▸ **YOUR INSTRUCTIONS**: An exact restatement of the data is required, with the images omitted.

▸ **DATA UNDER STUDY**:
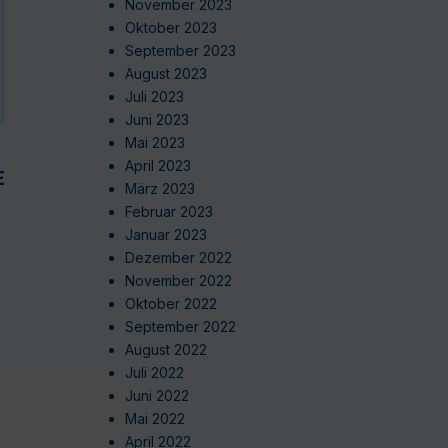
November 2023
Oktober 2023
September 2023
August 2023
Juli 2023
Juni 2023
Mai 2023
April 2023
EN
März 2023
Februar 2023
Januar 2023
Dezember 2022
November 2022
Oktober 2022
September 2022
August 2022
Juli 2022
Juni 2022
Mai 2022
April 2022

▸ **EXPECTED ANSWER**:
November 2023
Oktober 2023
September 2023
August 2023
Juli 2023
Juni 2023
Mai 2023
April 2023
EN
März 2023
Februar 2023
Januar 2023
Dezember 2022
November 2022
Oktober 2022
September 2022
August 2022
Juli 2022
Juni 2022
Mai 2022
April 2022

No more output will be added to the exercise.